Wednesday, October 04, 2006

Fragmentos de viagem

- Estou com Carlos na cabeça (ou no coração).
- Algo aconteceu?
- Acenda um cigarro que tudo passa.

São oito horas da noite. Lembra-se da viagem com Carlos? Com o “senhor” Carlos? Madrugada adentro, sem parar pra nada. A mesma estrada, hoje com luzes do pedágio. Nossos sonhos estão privatizados. O sinal abre, a ‘barreira’ levanta e estamos, de novo, um pouco mais livres que há instantes atrás, um pouco menos livres do que viemos no começo. Vejo o meu carro na pista ao lado no sentido contrário. É noite, estou voltando pra casa de ônibus Transfada. Mais alguns minutos e estaremos em casa. Tem um carro parado no meio da curva. Estamos indo para Ponta Grossa. “Tchau! Vai com Deus! Boa viagem!” O velho já foi embora. Foram embora os de Piraí... Estou aqui. Vou descer no penúltimo ponto: Ponta Grossa. Depois vem Curitiba e eles já vão descansar como eu. Minhas espinhas e minhas pernas ameaçam doer. A caneta continua a correr nas dobras do papel. Depois passo tudo a limpo no computador. “Lembra de mim, Sonia? Eu poderia Ter te ligado hoje... Será que a culpa é minha? Me escreve, me diz alguma coisa. Diz que tudo é impressão ruim... Você ainda me ama. Diz pra mim. Eu vou bem e a Denise? Sou sua filha, vê se não esquece.” Estamos indo de volta pra casa. Vê que os carros se levantaram da estrada. Estão vivos e em suas velocidades nos levam abaixo do viaduto. Agora nosso ônibus também passa pelo viaduto e num indulto esses carros nos levam a qualquer lugar mais para a frente, um lugar mais diferente do que podemos imaginar. Em cada carro, tantos destinos... Nesse ônibus só penso no meu. Não sei se digo, mas tenho atração por casas noturnas, boates, moquiços, prostíbulos, luzes vermelhas. Passamos no meio das plaquinhas amarelas..Queria me escrever na sua vida...
Estamos saindo de mais uma cidade. Parecem, todas essas saídas, as saídas de uma mesma cidade... Espumando, efervescendo, diluindo. A cabeça ficou igual ao tal remédio. Eu olhava os caminhões da frente, concentrava-me no pára-choque e eis que um choque me invade o pensamento, o choque de brilhar o brilho das luzes da cidade ao longe. Lombada. Atingimos velocidade das bicicletas-borboletas.
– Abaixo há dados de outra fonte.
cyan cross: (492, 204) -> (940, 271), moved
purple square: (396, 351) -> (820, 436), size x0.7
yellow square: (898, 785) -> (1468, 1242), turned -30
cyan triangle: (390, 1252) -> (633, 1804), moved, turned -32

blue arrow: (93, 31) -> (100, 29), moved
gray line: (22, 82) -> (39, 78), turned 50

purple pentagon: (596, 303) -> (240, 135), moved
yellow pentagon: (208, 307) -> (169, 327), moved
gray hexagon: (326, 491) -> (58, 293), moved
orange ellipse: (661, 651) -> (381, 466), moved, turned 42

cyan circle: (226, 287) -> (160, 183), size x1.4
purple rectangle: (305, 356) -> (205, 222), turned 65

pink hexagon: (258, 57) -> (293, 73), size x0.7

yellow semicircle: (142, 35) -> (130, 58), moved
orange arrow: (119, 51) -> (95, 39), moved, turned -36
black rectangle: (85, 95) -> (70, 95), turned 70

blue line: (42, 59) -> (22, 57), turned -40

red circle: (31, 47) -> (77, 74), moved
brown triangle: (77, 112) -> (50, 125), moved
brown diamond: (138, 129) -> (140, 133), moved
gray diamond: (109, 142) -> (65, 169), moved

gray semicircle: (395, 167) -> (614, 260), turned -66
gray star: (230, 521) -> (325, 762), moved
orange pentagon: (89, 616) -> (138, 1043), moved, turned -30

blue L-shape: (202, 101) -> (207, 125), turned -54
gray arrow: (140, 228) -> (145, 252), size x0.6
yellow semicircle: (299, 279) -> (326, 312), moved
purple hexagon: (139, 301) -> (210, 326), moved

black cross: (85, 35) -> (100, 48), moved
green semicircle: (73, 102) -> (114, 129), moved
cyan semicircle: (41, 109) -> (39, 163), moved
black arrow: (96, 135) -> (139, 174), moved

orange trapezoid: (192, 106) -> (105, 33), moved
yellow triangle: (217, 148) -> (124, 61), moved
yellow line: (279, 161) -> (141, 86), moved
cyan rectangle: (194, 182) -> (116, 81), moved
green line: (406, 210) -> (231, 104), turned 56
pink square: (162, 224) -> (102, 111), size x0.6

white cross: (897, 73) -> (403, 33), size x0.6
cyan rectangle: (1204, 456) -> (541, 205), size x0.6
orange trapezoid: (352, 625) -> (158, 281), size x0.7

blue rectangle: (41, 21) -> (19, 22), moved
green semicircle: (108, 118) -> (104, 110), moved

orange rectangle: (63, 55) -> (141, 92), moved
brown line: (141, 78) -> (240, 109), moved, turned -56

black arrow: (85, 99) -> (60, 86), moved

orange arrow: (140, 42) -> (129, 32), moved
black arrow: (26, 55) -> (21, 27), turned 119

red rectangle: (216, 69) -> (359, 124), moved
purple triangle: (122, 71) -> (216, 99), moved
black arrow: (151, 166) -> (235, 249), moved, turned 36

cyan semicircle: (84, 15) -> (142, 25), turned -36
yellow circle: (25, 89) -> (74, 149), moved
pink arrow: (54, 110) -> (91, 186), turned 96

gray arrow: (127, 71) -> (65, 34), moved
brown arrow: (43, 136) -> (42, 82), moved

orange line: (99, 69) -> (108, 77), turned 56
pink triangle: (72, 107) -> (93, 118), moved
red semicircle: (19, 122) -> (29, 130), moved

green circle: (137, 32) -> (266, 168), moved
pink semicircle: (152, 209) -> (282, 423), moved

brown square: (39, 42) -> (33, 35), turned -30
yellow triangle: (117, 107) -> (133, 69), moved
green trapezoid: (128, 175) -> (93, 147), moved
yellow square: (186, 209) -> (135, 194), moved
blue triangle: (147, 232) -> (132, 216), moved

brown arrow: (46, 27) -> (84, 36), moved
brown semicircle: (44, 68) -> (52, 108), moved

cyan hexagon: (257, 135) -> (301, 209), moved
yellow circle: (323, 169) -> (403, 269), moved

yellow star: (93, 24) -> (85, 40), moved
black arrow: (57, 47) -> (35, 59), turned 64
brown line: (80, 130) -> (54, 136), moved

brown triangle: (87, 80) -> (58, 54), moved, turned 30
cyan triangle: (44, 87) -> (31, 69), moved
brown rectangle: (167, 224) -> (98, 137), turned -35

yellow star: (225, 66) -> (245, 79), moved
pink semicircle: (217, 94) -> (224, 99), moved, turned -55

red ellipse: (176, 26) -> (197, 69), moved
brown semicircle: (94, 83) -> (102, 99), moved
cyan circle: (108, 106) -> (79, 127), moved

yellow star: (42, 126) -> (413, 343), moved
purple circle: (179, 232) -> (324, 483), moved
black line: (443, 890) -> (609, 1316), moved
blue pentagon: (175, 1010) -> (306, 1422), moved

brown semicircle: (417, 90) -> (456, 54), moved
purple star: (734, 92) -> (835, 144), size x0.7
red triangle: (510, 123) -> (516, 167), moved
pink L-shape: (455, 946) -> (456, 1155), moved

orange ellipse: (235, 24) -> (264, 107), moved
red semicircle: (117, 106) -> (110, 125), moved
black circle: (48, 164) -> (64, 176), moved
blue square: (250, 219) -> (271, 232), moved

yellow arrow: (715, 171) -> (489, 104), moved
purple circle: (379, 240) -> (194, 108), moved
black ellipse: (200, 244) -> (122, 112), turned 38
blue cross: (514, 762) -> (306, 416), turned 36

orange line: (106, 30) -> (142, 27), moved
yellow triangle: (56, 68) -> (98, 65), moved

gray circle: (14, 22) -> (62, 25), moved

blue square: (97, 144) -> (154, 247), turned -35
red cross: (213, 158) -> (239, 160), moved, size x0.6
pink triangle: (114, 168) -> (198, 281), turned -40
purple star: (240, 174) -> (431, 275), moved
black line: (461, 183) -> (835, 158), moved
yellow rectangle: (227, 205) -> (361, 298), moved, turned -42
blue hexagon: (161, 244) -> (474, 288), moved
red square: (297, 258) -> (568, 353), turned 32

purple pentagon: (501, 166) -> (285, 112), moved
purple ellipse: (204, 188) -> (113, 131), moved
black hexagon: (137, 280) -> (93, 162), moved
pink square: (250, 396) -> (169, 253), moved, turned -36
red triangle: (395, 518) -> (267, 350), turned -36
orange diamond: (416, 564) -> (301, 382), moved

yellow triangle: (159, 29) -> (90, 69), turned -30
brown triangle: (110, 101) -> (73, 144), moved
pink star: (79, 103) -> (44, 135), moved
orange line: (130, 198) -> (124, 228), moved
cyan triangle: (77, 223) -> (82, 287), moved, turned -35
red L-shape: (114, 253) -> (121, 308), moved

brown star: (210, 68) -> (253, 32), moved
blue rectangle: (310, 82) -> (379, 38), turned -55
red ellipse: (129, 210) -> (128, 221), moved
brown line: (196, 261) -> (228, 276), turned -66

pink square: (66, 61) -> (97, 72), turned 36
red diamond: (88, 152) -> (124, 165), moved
Pessoas sem pressa respirando o ar noturno, olham acostumadas pro ônibus. De novo na estrada. Uma curva fechada, o caminho do meio e as casinhas na estrada. PARE. Lembra quando eu quis morar numa casinha na beira da estrada? Nem que fosse só umas férias, ou só um feriado... Saudades dos meus elásticos. Faíscas dos seus sonhos. Faíscas de você. De onde nada se esperava saem faíscas. Estou virando uma pessoa otimista? Caminhões, só caminhões na estrada. Uma cidade lá longe está acesa. Enquanto aqui no ônibus apagam-se as luzes. Nada me prende. Serei impessoal, mas rogarei a mia senhor. Maria do Anel, a lua parece imóvel e acho que acho algumas estrelas pra você. Maria do Anel, cadê a Lua? Acho que acho algumas estrelas pro seu anel. Acho que acho algumas luzes pro seu troféu. A cidade brilha a te esperar. Não espere. Declare seu amor por Ponta Grossa. Quando você chega a certos pontos da estrada, tem-se a impressão de que não se está sozinho. Fragmentos de uma viagem. Eu me encaro, me descubro e me conheço.